Monday, February 19, 2018
Seven Metal Detectors
Changing diapers is what it is. The little one does what he has to do, then I do what I have to do. Both jobs done well.
Geocaching is high up my Surely-You-Can-Think-Of Something-Better-To-Do™ Scale.
I like to keep moving, so stopping to clamber through undergrowth, searching for a hidden cache, is not my preferred activity. But when you have little ones bicycling along with you, it's a good way to motivate them to cycle further than they would otherwise choose. Being on a mission distracts them from boredom and imagined tiredness. A distant Dairy Queen also helps.
Near the top of my SYCTOSBTD™ scale is a grown man with a metal detector.
So today, Presidents Day, it was with these thoughts I set out for the home of my 9 and 10-year-old nephews to work through the mechanics of seven metal detectors with them.
The weather gods were telling me not to go. Apparently they don't particularly appreciate metal detectors either.
As I crawled along the freeway in freezing rain, the road surface became increasingly slick, and the windshield increasingly opaque with ice. I exited and pulled over to let the windshield warm up.
At that point I phoned the boys' mother to let her know I would be turning around. The boys would have to take a (freezing) rain check. I'd risk my life for my nephews, but not for their metal detectors. Besides, they'd asked for metal detectors for Christmas: they'll survive a few more days of anticipation.
I decided to take city streets, but soon I was presented with the first crash.
At that point, I decided crawling along the freeway might be a little less dangerous, with, hopefully, no sudden stops. Our 1996 Civic does not have anti-lock brakes, and it is a little under-provided in the airbag department. I made it home, unscathed.
As I'm writing this, Twin Cities' freeways are turning from green to red on Google Maps. The seven metal detectors will have to wait for another day.
The 7 Metal Detectors
#1: Mechanical Compass
The compass responds to ferromagnetic material (metal that sufficiently disrupts the earth's magnetic field).
#2: Cell Phone Compass App
Cellphones contain magnetometers that respond to magnetic fields in three dimensions. I loaded and calibrated a rather effective compass app, Compass Steel 3D, from SimplyWerx.
#3: Cell Phone Metal Detector App
I loaded Metal Detector from Kurt Radwanski into my cell phone. Again, it uses the magnetometer. It responds pretty well to ferromagnetic materials and has the added benefit I can make it play sci-fi sounds when it detects metal.
#4: A Calculator and an AM Radio
A calculator contains an oscillator that emits a radio frequency that can be picked up in the AM band. Metal modifies a calculator's signal, an AM radio presents the variable signal as a tone.

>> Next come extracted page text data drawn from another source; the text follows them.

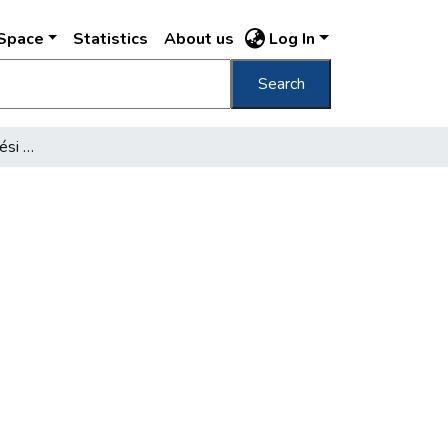
DSpace
Statistics
About us
Log In
Search
Jegyzetek egy művelődési ház ürügyén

I've read that solar-powered calculators are not effective, presumably because the oscillator signal cuts out when the solar cell doesn't receive enough light.
#5: The Parts to Build an Oscillator Circuit
The oscillator circuit, with a wire coil, emits a radio signal. Metal modifies the inductance of the coil, and hence the frequency of the oscillator. The AM radio from Metal Detector #4 picks up and presents the signal as sound.
I purchased the parts (pictured at the top of this post, along with the radio) as a kit. I must be honest, this one has me mildly anxious, as it involves a 650°F soldering iron. If the boys are high on sugar, I will insist they stand well back.
#6: A Cheap Metal Detector
I don't like to disappoint the little guys. I bought a "Bounty Hunter Gold Digger Metal Detector" from Amazon.com that they can play with outside. I'll keep it hidden in the car's trunk, so it won't distract the boys from metal detectors #1 through #5.
#7: Two Ziploc Bags, Each Containing $25
As I've already established, I don't like to disappoint the little guys. They're just a year and a few months apart in age, so if one gets an item, the other can become upset if he doesn't get the same item. Sharing is something they are still working on.
I will give each of them a Ziploc bag containing $25, which is less than the cost of a metal detector.
I will tell them they are sharing the metal detectors (including #6), but if they don't want to share, they can pool the money to buy a second Bounty Hunter Gold Digger Metal Detector. I'm hoping, by then, they will be so bored by the idea of metal detecting, they'll do something else with the money.